Performance of Serum Cystatin-C Versus Serum Creatinine in Subjects With Type 1 Diabetes

Glomerular filtration rate (GFR) is considered the best marker of renal function, and its estimation using inulin or ⁵¹Cr-EDTA is considered the “gold standard.” Such determination is inconvenient and often replaced by an estimate of creatinine clearance (CrCl) derived from the formula of Cockroft and Gault (CG). Serum cystatin-C was recently proposed as a reliable alternative routine marker of GFR in pediatric, adult, and elderly subjects (1–4).
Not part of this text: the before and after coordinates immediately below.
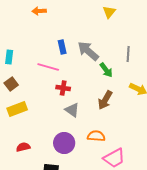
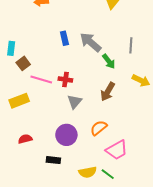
pink line: (48, 67) -> (41, 80), moved
brown square: (11, 84) -> (23, 63), moved
gray triangle: (72, 110) -> (75, 102), turned 35
orange semicircle: (96, 136) -> (99, 128), turned -42

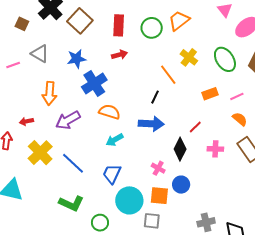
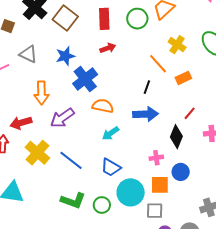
orange rectangle: (210, 94) -> (183, 78), moved
red arrow: (26, 121) -> (21, 123), size x1.5
pink cross: (158, 168) -> (156, 158), turned -32
blue trapezoid: (112, 174) -> (111, 167), turned -80
green circle: (100, 223) -> (102, 205), moved

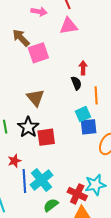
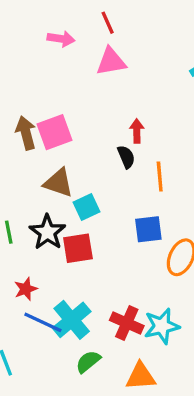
brown arrow: (21, 38) -> (26, 133), moved, turned 30
pink square: (38, 53) -> (55, 132), moved
brown triangle: (35, 98) -> (58, 183), turned -30
cyan square: (83, 114) -> (87, 207), moved
blue line: (24, 181) -> (43, 322), turned -60
red cross: (77, 194) -> (127, 323), moved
Although Dharnidharka et al. (5) thouroughly review the issue of comparing cystatin-C and creatinine in relation to reference GFR measurements, few reports deal with the comparison of serum creatinine and cystatin-C in diabetic patients (5–9). Odozze et al. (6) suggested that serum cystatin was not superior to creatinine for estimating GFR in type 1 and type 2 diabetic patients with early renal impairment, while others clearly hint toward cystatin-C measurement being a more sensitive and specific GFR marker in type 2 diabetic subjects with normal or slightly reduced GFRs (5–8). Mussap et al. (9) found that cystatin-C was more accurate than creatinine in discriminating diabetic subjects according to ⁵¹Cr-EDTA GFR.
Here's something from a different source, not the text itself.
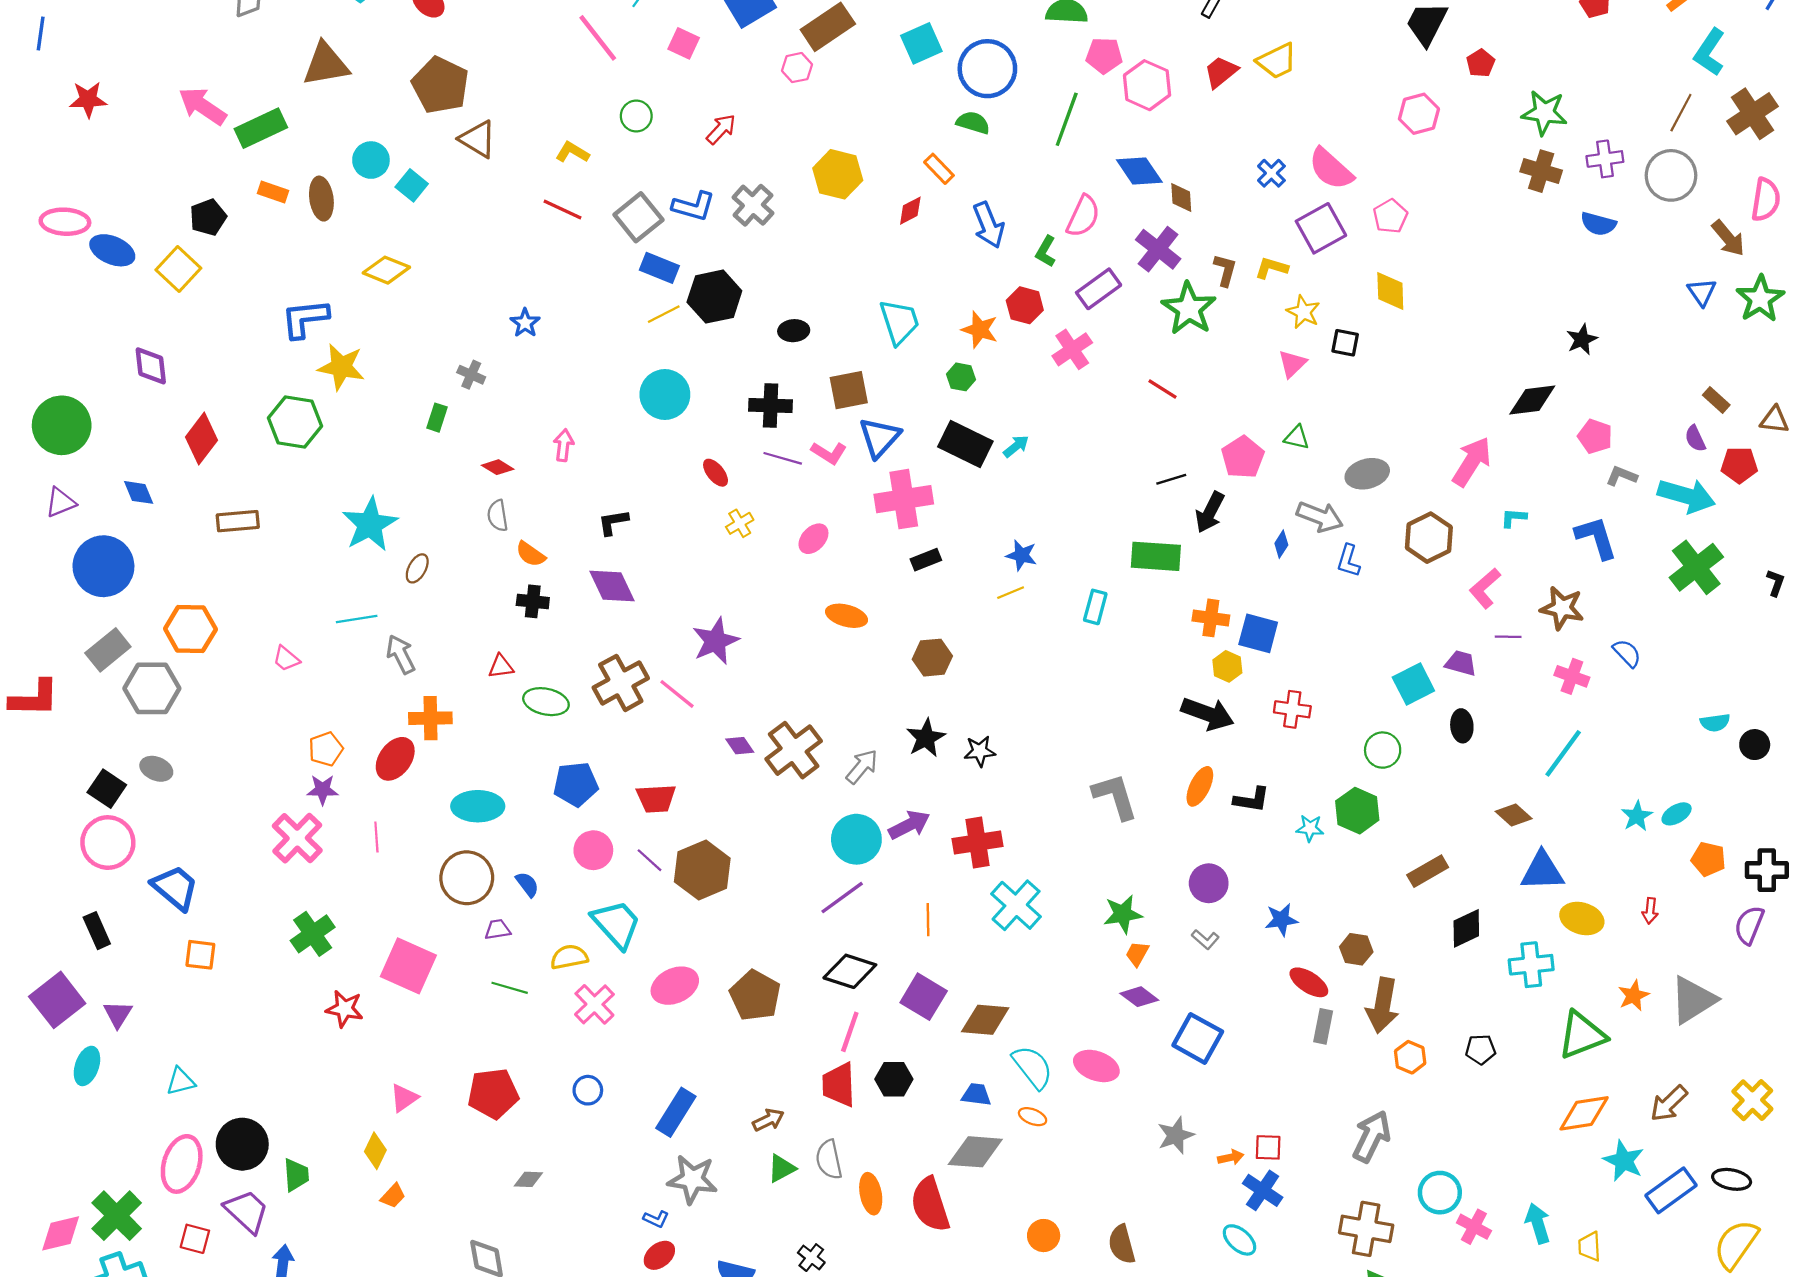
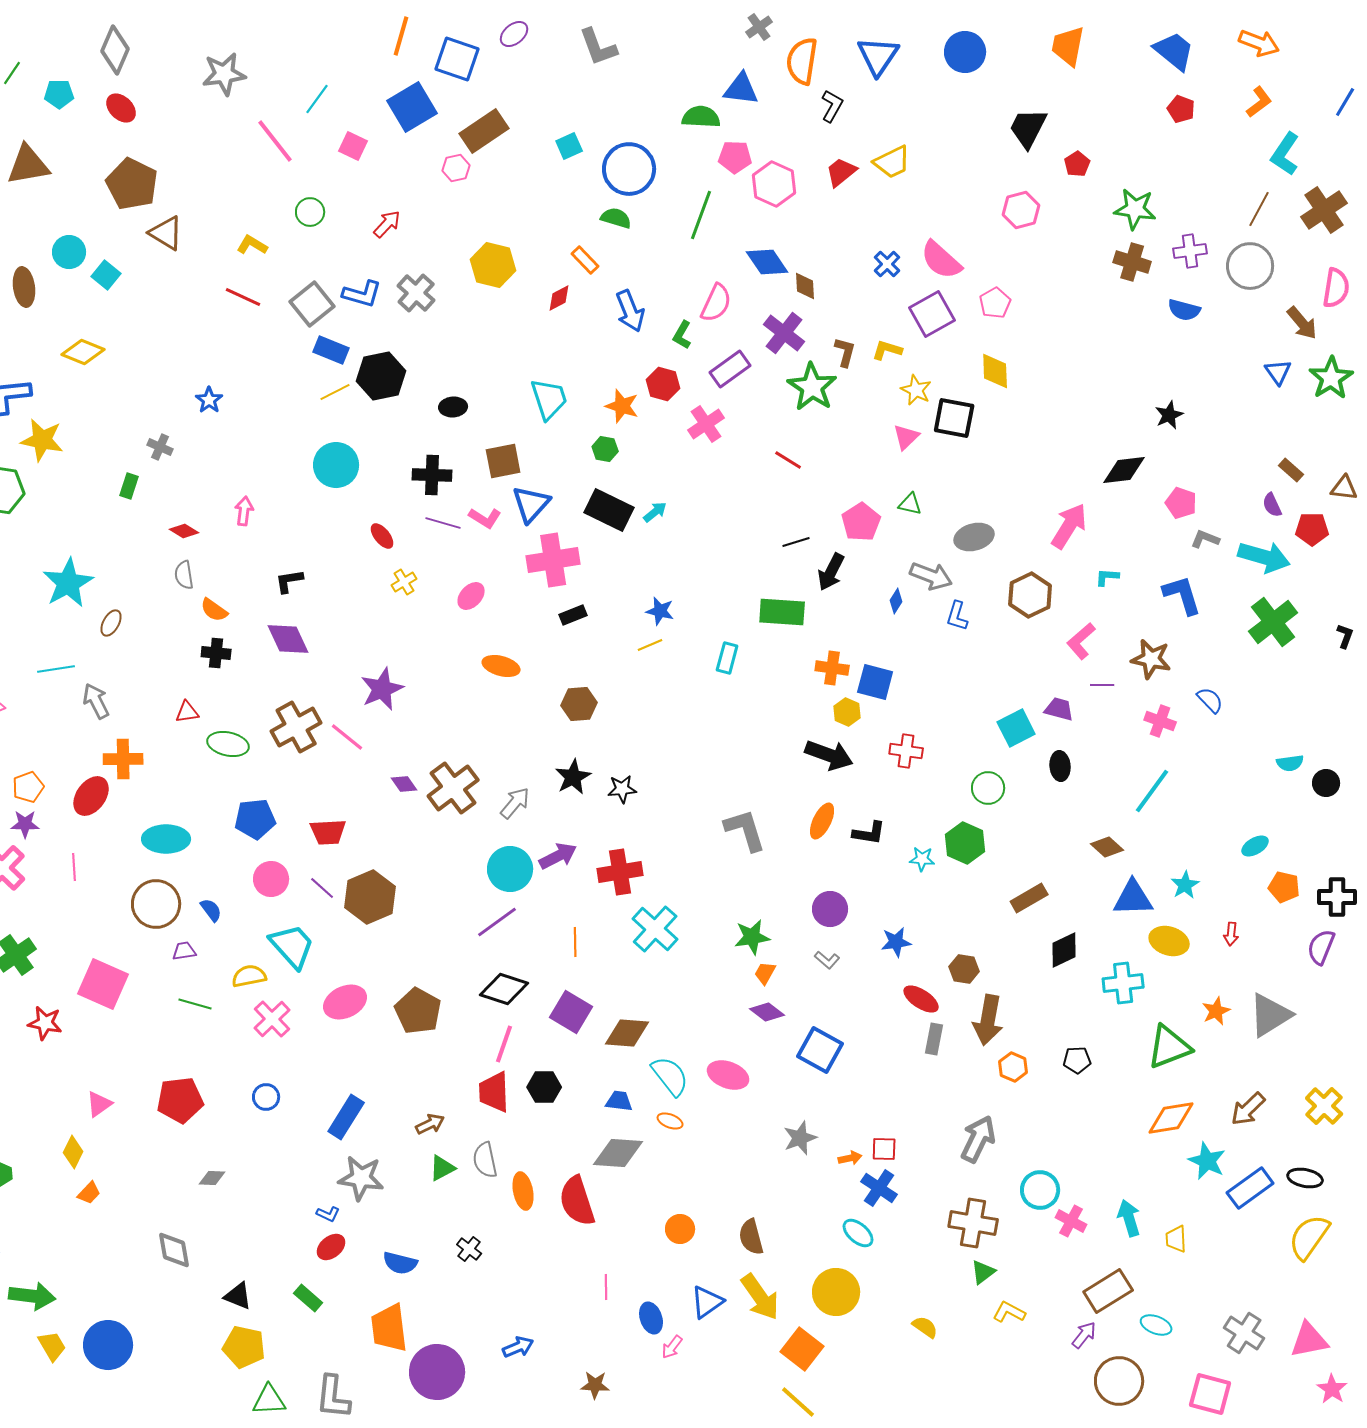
cyan square: (921, 43) -> (569, 146), size x0.7
black square: (1345, 343) -> (954, 418), size x1.6
cyan star: (1637, 816) -> (1185, 885), moved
In the November 2002 issue of Diabetes Care, Tan et al. (10) reported the clinical usefulness of cystatin-C for GFR estimation in subjects with type 1 diabetes using iohexol clearance as the “gold standard” GFR measurement and discriminant ratio (DR) methodology (10,11). Using the same DR approach (11), we assessed, from intra- and intersubject variability, the performance of cystatin-C (particle-enhanced immunonephelometric method, N Latex Cystatin-C; Dade Behring) in 46 subjects with type 1 diabetes spanning a wide range of kidney function, as compared with that of serum creatinine (8). Age and diabetes duration were 45 ± 16 and 18 ± 12 years, respectively, BMI 24 ± 3 kg/m², and HbA_1c 8.7 ± 1.5%. Median CrCl estimated by the CG formula was 92 ml/min (range: 15–149; 25–75th percentile: 81–110), adjusted to a body surface area of 1.73 m², with normo- (CG 70–120 ml/min), hyper- (CG >120), and hypofiltration (CG <70) present in 63, 20, and 17%, respectively. Serum creatinine levels were 1.01 ± 0.73 and 1.02 ± 1.00 mg/dl and cystatin-C 1.00 ± 0.67 and 0.98 ± 0.73 mg/l on days 1 and 2, respectively. A close linear relationship was observed between means of duplicates for creatinine and cystatin-C (Pearson product-moment correlation 0.97). The DR (ratio of the underlying between-subject to within-subject SD) was 3.92 for creatinine and 9.09 for cystatin-C (P < 0.0001), implying superior discriminating ability for cystatin-C. Once adjusted for attenuation, measured Pearson product-moment correlation increased to 1.00. The unbiased linear regression equation between methods had a slope of 0.83 and an intercept at 0.16. We conclude that serum cystatin-C better discriminates among a population of type 1 diabetic patients with regard to their estimated GFR, as compared with conventional serum creatinine measurement, and recommend its routine use for estimating kidney function in this population.